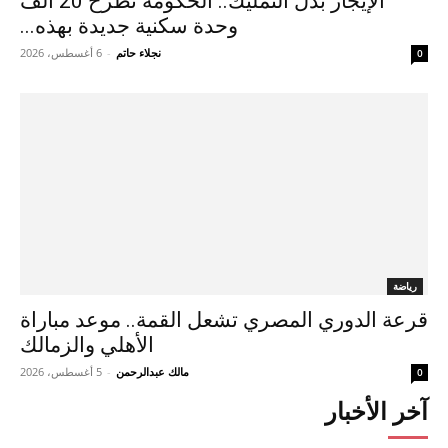
الإيجار بدل التمليك.. الحكومة تطرح 20 ألف
وحدة سكنية جديدة بهذه...
نجلاء حاتم
-
6 أغسطس، 2026
0
رياضة
قرعة الدوري المصري تشعل القمة.. موعد مباراة
الأهلي والزمالك
مالك عبدالرحمن
-
5 أغسطس، 2026
0
آخر الأخبار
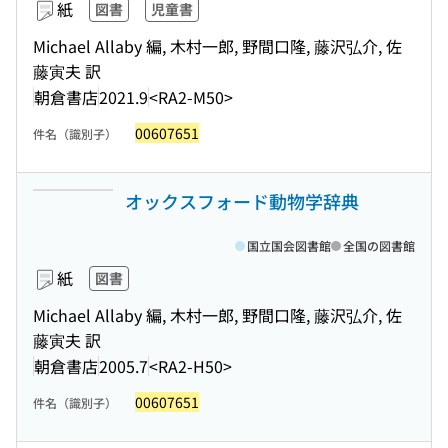
紙
図書
児童書
Michael Allaby 編, 木村一郎, 野間口隆, 藤沢弘介, 佐
藤寅夫 訳
朝倉書店
2021.9
<RA2-M50>
00607651
件名（識別子）
オックスフォード動物学辞典
国立国会図書館
全国の図書館
紙
図書
Michael Allaby 編, 木村一郎, 野間口隆, 藤沢弘介, 佐
藤寅夫 訳
朝倉書店
2005.7
<RA2-H50>
00607651
件名（識別子）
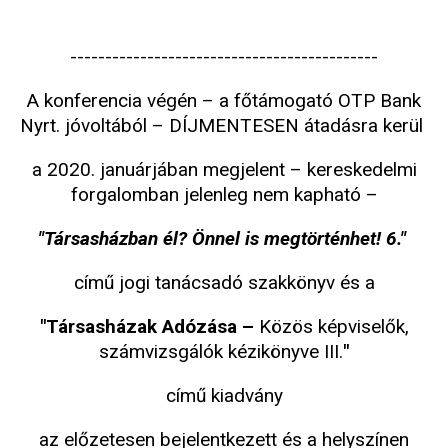
--------------------------------------------
A konferencia végén – a főtámogató OTP Bank
Nyrt. jóvoltából – DÍJMENTESEN átadásra kerül
a 2020. januárjában megjelent – kereskedelmi
forgalomban jelenleg nem kapható –
"Társasházban él? Önnel is megtörténhet! 6."
című jogi tanácsadó szakkönyv és a
"Társasházak Adózása –
Közös képviselők,
számvizsgálók kézikönyve III.
"
című kiadvány
az előzetesen bejelentkezett és a helyszínen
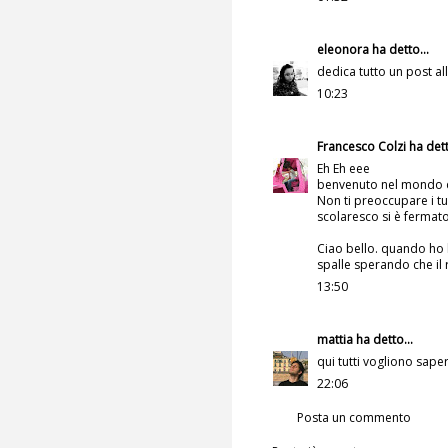
eleonora
ha detto...
dedica tutto un post all
10:23
Francesco Colzi
ha dett
Eh Eh eee
benvenuto nel mondo d
Non ti preoccupare i t
scolaresco si è fermato d
Ciao bello. quando ho 
spalle sperando che il 
13:50
mattia
ha detto...
qui tutti vogliono sap
22:06
Posta un commento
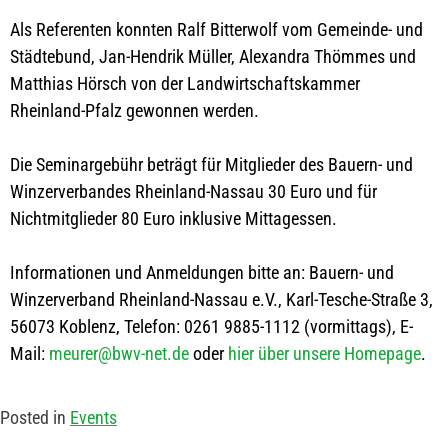
Als Referenten konnten Ralf Bitterwolf vom Gemeinde- und
Städtebund, Jan-Hendrik Müller, Alexandra Thömmes und
Matthias Hörsch von der Landwirtschaftskammer
Rheinland-Pfalz gewonnen werden.
Die Seminargebühr beträgt für Mitglieder des Bauern- und
Winzerverbandes Rheinland-Nassau 30 Euro und für
Nichtmitglieder 80 Euro inklusive Mittagessen.
Informationen und Anmeldungen bitte an: Bauern- und
Winzerverband Rheinland-Nassau e.V., Karl-Tesche-Straße 3,
56073 Koblenz, Telefon: 0261 9885-1112 (vormittags), E-
Mail:
meurer@bwv-net.de
oder
hier über unsere Homepage
.
Posted in
Events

· · · · · · ·

_What you are asked to do_
Repeat exactly the lines from the one containing "Rheinland-Pfalz gewonnen werden." to the end of the records.

_Solution to this task_
Rheinland-Pfalz gewonnen werden.
Die Seminargebühr beträgt für Mitglieder des Bauern- und
Winzerverbandes Rheinland-Nassau 30 Euro und für
Nichtmitglieder 80 Euro inklusive Mittagessen.
Informationen und Anmeldungen bitte an: Bauern- und
Winzerverband Rheinland-Nassau e.V., Karl-Tesche-Straße 3,
56073 Koblenz, Telefon: 0261 9885-1112 (vormittags), E-
Mail:
meurer@bwv-net.de
oder
hier über unsere Homepage
.
Posted in
Events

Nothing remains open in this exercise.